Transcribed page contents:
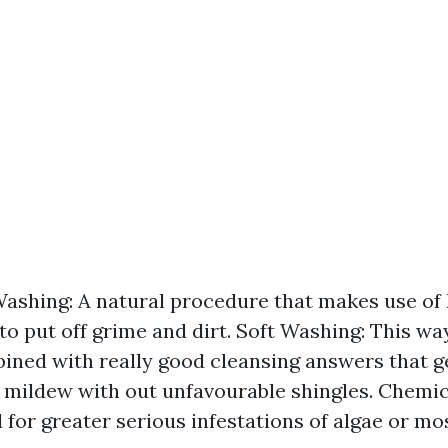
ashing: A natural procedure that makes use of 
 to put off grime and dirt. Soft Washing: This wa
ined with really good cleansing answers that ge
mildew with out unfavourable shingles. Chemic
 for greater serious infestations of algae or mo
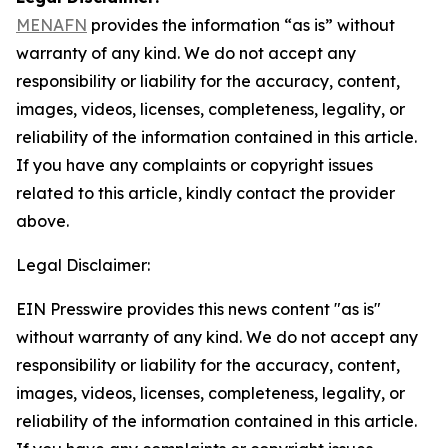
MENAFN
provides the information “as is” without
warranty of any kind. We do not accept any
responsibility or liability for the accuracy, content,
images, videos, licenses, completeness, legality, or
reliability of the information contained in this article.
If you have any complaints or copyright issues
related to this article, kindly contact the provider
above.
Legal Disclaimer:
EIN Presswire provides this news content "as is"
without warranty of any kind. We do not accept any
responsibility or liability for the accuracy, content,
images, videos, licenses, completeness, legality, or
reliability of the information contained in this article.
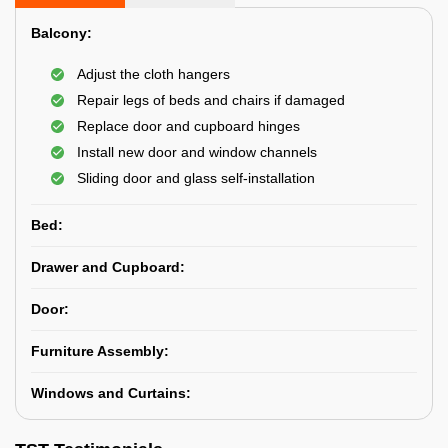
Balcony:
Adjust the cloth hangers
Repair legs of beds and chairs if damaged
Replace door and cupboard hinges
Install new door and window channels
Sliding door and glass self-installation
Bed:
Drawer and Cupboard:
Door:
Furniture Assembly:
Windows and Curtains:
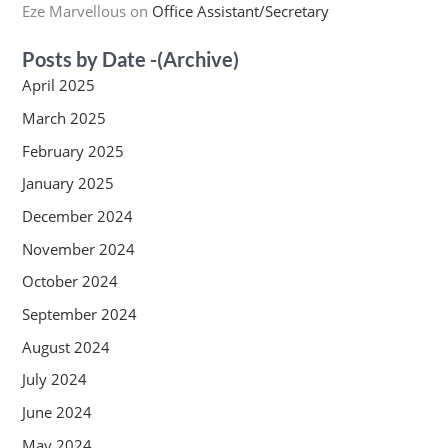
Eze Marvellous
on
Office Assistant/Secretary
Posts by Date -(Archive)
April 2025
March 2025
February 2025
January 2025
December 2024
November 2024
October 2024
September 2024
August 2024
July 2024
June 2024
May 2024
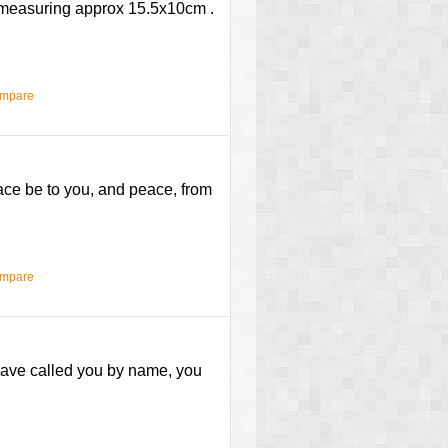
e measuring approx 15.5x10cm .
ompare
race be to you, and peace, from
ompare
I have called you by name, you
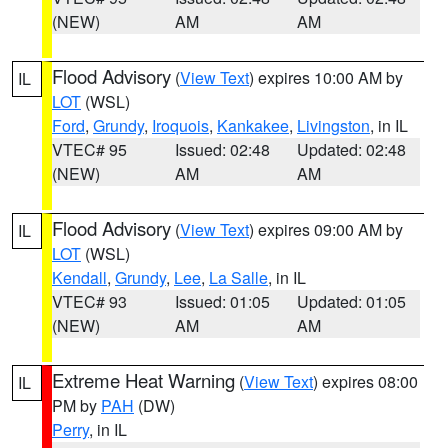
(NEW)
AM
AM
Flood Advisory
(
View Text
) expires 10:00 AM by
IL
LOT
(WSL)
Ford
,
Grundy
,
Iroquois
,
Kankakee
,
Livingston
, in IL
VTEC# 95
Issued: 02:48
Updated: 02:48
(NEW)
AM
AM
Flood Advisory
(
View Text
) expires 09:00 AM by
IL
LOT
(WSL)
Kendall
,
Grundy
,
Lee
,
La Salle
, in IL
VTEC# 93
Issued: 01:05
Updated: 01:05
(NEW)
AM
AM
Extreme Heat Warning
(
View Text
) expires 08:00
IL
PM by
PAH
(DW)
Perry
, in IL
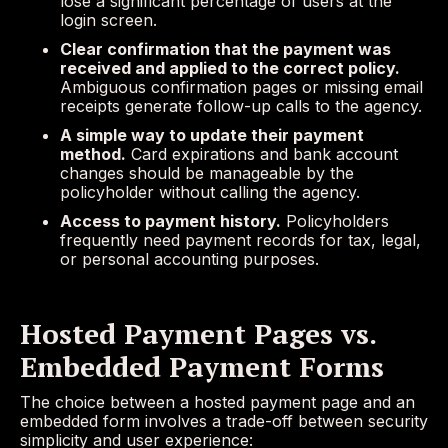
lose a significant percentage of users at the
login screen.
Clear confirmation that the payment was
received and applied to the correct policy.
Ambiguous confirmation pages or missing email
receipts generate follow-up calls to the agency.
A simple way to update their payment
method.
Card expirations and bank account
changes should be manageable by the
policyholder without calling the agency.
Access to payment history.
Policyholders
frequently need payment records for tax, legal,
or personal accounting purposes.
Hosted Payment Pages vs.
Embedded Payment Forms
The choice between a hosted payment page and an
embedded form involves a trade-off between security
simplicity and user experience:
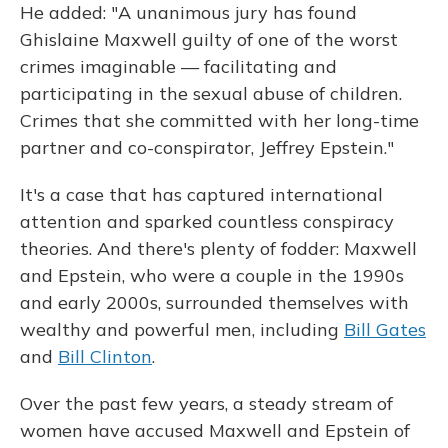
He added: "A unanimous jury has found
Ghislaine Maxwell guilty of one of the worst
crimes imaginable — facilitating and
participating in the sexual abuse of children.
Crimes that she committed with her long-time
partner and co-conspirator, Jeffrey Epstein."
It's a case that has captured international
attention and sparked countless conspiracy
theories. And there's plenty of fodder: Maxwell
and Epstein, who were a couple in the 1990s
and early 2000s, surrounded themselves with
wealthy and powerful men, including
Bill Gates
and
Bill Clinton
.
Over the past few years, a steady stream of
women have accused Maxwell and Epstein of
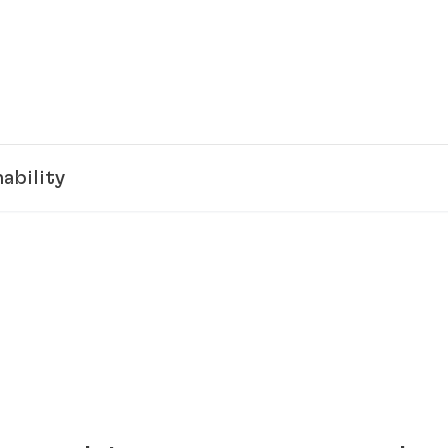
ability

| Task brief |
Lines from the one holding "crimes imaginable — facilitating and" down to the last line of the entries above must be retyped exactly, inclusive of both, with no pictures and nothing else.

| Task answer |
crimes imaginable — facilitating and
participating in the sexual abuse of children.
Crimes that she committed with her long-time
partner and co-conspirator, Jeffrey Epstein."
It's a case that has captured international
attention and sparked countless conspiracy
theories. And there's plenty of fodder: Maxwell
and Epstein, who were a couple in the 1990s
and early 2000s, surrounded themselves with
wealthy and powerful men, including
Bill Gates
and
Bill Clinton
.
Over the past few years, a steady stream of
women have accused Maxwell and Epstein of
ability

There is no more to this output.